The powerset of abcd is the union of the power-sets of abc, abd, acd (plus the set abcd itself*).
P(`abcd`) = {`abcd`} + P(`abc`) + P(`abd`) + P(`acd`) + P(`bcd`)
* Note that the empty set, which is a member of P(abcd) is also a member of P(abc), P(abd), ... so the equivalence stated above holds.
Recursively, P(abc) = {abc} + P(ab) + P(ac), and so on
A first approach, in pseudocode, could be:
powerset(string) {
add string to set;
for each char in string {
let substring = string excluding char,
add powerset(substring) to set
}
return set;
}
The recursion ends when the string is empty (because it never enters the loop).
If your really want no loops, you will have to convert that loop to another recursion.
Now we want to generate ab, ac and cb from abc
powerset(string) {
add string to set;
add powerset2(string,0) to set;
return set
}
powerset2(string,pos) {
if pos<length(string) then
let substring = (string excluding the char at pos)

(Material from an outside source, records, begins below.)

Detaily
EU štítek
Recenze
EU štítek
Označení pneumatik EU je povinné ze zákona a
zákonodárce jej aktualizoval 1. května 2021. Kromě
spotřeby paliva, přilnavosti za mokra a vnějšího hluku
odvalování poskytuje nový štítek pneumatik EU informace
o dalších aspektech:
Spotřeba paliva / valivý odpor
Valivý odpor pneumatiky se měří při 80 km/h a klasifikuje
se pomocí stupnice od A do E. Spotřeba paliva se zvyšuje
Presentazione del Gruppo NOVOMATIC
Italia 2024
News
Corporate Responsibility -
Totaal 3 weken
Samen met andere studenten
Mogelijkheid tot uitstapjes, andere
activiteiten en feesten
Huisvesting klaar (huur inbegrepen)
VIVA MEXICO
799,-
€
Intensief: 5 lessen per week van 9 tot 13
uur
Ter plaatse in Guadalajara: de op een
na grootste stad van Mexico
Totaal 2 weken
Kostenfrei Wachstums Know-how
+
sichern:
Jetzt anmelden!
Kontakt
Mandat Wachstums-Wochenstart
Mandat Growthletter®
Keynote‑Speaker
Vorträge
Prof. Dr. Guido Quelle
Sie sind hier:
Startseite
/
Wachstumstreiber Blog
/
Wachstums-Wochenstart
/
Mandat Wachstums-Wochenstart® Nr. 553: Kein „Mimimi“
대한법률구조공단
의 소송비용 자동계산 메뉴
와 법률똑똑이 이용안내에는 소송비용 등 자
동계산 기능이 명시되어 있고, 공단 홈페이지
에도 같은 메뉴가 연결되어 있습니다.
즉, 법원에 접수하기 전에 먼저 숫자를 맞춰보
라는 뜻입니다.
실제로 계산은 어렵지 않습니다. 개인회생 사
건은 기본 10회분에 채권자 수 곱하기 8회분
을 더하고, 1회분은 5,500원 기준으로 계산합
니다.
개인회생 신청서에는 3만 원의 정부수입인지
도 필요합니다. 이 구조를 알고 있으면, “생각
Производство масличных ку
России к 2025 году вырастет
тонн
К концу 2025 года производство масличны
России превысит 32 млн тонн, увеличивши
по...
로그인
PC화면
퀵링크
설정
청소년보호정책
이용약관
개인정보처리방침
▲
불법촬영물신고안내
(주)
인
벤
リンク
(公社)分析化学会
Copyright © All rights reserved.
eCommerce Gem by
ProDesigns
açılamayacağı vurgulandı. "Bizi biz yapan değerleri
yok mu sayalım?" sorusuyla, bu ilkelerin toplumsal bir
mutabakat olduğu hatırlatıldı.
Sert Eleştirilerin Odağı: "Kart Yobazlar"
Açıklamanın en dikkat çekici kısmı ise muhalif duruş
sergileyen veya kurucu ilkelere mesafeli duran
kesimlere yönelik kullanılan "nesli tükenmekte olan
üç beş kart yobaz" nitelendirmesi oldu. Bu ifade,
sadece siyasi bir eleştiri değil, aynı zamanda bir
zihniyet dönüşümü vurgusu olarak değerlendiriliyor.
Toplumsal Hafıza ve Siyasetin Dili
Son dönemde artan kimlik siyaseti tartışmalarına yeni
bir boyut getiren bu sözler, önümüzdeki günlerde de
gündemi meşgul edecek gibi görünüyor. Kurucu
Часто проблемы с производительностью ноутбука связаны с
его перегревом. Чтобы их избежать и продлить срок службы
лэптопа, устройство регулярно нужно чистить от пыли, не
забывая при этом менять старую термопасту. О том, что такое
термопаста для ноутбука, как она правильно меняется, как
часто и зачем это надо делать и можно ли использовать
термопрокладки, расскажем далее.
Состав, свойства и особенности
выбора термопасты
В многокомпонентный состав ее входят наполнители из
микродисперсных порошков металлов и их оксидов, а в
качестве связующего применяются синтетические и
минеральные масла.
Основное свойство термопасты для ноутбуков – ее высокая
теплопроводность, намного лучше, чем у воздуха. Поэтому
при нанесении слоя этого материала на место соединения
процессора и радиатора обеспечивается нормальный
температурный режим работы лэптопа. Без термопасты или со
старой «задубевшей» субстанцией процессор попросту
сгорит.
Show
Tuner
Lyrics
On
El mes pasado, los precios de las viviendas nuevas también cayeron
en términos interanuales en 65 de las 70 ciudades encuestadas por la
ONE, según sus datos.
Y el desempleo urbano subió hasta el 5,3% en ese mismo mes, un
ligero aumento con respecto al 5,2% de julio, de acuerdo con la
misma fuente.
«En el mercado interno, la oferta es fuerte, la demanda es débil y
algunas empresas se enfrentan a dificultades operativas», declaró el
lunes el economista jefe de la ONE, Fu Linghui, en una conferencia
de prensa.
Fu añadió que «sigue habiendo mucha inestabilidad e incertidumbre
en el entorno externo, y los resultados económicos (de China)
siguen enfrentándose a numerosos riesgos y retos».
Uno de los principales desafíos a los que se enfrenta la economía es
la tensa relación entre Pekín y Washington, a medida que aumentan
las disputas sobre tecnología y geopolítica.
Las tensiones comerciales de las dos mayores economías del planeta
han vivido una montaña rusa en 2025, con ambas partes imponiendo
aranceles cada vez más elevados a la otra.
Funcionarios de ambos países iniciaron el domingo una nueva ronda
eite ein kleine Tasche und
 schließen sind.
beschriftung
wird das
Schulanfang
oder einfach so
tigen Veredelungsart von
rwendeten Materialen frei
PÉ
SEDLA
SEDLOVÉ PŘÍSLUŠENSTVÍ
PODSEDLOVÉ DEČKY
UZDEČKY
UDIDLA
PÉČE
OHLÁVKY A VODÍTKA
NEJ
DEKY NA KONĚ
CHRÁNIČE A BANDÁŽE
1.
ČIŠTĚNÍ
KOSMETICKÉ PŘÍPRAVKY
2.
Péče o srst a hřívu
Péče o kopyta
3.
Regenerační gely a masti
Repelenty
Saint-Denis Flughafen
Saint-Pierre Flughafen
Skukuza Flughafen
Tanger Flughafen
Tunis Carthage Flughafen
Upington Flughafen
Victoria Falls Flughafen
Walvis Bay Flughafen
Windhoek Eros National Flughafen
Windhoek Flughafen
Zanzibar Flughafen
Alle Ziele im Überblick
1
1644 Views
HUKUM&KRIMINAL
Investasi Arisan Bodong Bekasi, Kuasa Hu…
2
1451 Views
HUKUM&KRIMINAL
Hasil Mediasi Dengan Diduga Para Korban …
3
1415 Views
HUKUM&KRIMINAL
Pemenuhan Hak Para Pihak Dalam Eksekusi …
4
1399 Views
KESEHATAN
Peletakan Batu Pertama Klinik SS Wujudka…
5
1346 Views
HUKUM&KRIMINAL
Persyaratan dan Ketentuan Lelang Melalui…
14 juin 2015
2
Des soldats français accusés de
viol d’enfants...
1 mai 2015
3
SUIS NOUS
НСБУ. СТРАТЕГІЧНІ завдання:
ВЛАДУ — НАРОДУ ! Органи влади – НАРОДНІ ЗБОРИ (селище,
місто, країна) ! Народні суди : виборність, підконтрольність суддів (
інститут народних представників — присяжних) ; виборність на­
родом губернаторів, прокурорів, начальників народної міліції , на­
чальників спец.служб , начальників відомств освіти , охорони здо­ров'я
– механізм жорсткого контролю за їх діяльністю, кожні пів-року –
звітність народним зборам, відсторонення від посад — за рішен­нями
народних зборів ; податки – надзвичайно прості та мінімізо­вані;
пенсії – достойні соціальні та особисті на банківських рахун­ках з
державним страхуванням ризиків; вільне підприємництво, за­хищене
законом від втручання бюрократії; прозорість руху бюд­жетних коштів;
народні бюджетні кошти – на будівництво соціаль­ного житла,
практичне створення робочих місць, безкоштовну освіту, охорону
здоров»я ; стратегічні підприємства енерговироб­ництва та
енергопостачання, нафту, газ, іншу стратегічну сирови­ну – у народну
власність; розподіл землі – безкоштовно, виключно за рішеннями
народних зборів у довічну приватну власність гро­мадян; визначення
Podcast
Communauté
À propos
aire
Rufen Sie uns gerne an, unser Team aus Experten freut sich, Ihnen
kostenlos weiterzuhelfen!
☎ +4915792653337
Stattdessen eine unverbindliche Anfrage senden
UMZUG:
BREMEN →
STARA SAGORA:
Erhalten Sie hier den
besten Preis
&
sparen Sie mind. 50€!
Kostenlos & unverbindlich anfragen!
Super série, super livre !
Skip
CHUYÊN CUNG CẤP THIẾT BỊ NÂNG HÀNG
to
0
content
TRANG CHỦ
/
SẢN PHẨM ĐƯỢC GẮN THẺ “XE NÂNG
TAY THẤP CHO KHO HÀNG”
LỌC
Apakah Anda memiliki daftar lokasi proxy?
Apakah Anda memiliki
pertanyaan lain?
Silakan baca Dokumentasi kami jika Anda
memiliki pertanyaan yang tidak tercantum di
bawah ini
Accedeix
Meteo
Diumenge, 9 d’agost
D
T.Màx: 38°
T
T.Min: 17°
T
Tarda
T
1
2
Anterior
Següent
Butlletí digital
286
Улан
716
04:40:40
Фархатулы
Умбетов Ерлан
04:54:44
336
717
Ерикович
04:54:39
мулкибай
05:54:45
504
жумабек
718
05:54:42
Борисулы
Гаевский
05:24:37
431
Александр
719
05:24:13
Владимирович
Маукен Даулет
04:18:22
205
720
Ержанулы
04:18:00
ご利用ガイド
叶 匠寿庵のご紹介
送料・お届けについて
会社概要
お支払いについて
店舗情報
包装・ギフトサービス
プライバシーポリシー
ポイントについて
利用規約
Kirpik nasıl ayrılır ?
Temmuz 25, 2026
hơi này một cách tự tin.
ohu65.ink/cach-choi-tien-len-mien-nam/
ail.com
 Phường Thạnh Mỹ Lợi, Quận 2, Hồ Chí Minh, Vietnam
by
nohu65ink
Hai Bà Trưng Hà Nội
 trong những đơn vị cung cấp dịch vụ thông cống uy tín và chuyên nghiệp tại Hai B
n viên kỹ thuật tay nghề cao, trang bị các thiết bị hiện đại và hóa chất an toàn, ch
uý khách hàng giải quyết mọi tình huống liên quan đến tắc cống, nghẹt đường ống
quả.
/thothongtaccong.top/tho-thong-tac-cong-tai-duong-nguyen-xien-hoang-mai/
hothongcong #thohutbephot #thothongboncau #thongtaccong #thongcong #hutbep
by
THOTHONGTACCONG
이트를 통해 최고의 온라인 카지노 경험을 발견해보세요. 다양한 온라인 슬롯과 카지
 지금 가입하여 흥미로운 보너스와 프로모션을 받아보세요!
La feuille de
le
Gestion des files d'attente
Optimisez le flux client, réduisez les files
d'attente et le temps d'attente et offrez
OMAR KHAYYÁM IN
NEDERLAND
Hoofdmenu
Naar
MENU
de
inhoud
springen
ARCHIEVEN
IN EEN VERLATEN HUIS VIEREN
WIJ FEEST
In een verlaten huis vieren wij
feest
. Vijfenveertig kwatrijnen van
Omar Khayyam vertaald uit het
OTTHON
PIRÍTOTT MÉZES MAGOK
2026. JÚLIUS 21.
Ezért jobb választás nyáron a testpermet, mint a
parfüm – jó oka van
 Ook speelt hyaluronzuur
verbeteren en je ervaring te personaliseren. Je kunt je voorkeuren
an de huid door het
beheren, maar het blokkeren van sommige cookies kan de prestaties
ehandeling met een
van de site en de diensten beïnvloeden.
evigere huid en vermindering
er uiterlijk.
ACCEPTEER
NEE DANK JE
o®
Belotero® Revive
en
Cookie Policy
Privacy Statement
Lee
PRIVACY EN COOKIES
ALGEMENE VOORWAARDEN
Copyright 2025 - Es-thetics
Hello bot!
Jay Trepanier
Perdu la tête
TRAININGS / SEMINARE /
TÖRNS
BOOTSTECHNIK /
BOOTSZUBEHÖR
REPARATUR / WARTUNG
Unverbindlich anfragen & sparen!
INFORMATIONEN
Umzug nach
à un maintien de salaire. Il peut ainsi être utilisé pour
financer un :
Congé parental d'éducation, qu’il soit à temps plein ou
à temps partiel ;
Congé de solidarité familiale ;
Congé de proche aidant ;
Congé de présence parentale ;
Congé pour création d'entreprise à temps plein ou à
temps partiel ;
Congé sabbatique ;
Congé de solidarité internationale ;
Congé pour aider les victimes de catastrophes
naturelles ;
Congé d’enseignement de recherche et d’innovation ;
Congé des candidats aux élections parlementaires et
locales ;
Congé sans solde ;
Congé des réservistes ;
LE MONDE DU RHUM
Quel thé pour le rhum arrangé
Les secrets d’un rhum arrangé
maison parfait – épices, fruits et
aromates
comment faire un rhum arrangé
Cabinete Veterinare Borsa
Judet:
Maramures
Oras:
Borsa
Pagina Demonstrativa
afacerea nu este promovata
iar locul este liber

add powerset(substring) to set
add powerset2(string,pos+1) to set
else
add "" to set
endif
return set
}
Another approach implement a recursive function P that either removes the first character from its argument, or does not. (Here + means set union, . means concatenation and λ is the empty string)
P(abcd) = P(bcd) + a.P(bcd)
P(bcd) = P(cd) + b.P(cd)
P(cd) = P(d) + c.P(d)
P(d) = λ+d //particular case
Then
P(d) = λ+d
R(cd) = P(d) + c.P(d) = λ + d + c.(λ+d) = λ + d + c + cd
R(bcd) = P(cd) + b.P(cd) = λ + d + c + cd + b.(λ + d + c + cd)
= λ + d + c + cd + b + bd + bc + bcd
P(abcd) = λ + d + c + cd + b + bd + bc + bcd
+ aλ + ad + ac + acd + ab + abd + abc + abcd
If loops were allowed, then P is out power-set function. Otherwise, we would need a one-parameter loopless function for concatenating a given character to a given set of strings (which obviously are two things).
Some tweak could be possible by playing with String.replace (if a String result is desired, or by replacing Set with List (so that the "additional" parameter is actually the first element in the list).